Qual é a situação das crianças na Cisjordânia? Há aulas, por exemplo?
As crianças na Cisjordânia vão à escola. Não estão a ser directamente afectadas por tudo o que está a acontecer. Claro que todos vemos as imagens e todos somos afectados.

E o impacto da proibição de dar emprego a palestinianos em Israel?
A sanção está a fazer cair a economia palestiniana. Não só a proibição de os israelitas empregarem palestinianos, mas sobretudo a proibição de os palestinianos circularem livremente na Cisjordânia e de circularem entre cidades. Tem sido, por exemplo, impossível circular entre Ramalhah e Nablus. Impossível.

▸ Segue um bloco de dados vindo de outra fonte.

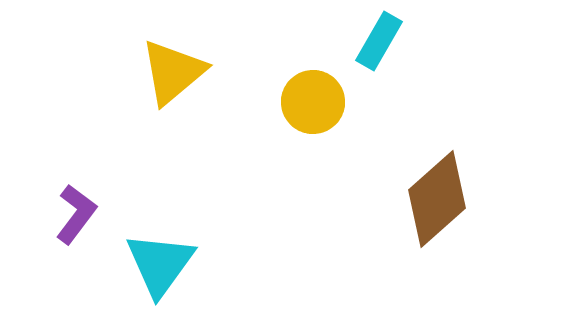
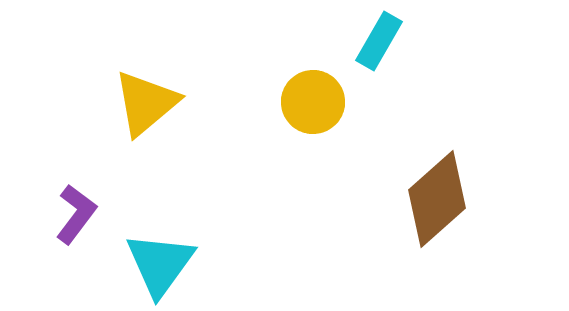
yellow triangle: moved 27 px left, 31 px down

Teremos Israel sentado no Tribunal Internacional de Justiça. O que podemos esperar a partir daí?
De um modo resumido, e porque todo o processo é complexo, de forma a provar genocídio é preciso duas coisas: mostrar a intenção e fazer prova dos actos. A intenção já foi declarada por quase todos os principais líderes israelitas, o Presidente, o primeiro-ministro, o ministro da Defesa, o ministro das Infra-Estruturas, o ministro do Património... Todos já fizeram declarações genocidas. E esse é normalmente a parte difícil de se provar. A outra parte tem a ver com a acção. E aí nós já vimos de tudo, desde o corte de combustíveis e do abastecimento de bens essenciais, comida, água e medicamentos como forma de matar à fome a população de Gaza. Também não permitiram a entrada de qualquer tipo de abastecimento desde o Sul. Israel atingiu 350 mil casas — cerca de 60 por cento da habitação do território palestiniano — e praticamente terraplenou o Norte. Atingiu objectivamente hospitais, universidades, locais de culto... Matou mais de um por cento da população. Tudo isto encaixa na ideia de genocídio.

Tem assistido a alguma pressão por parte dos Estados Unidos para que Israel abrande as hostilidades?
Não. Espero que essa pressão surja por parte do Tribunal Internacional de Justiça através de uma decisão provisória para que Israel pare com os bombardeamentos. Algo tem que sair disto. Porque pagámos um preço muito alto pela nossa liberdade, por nos defendermos da brutalidade de Israel. Espero que este seja o nosso ano.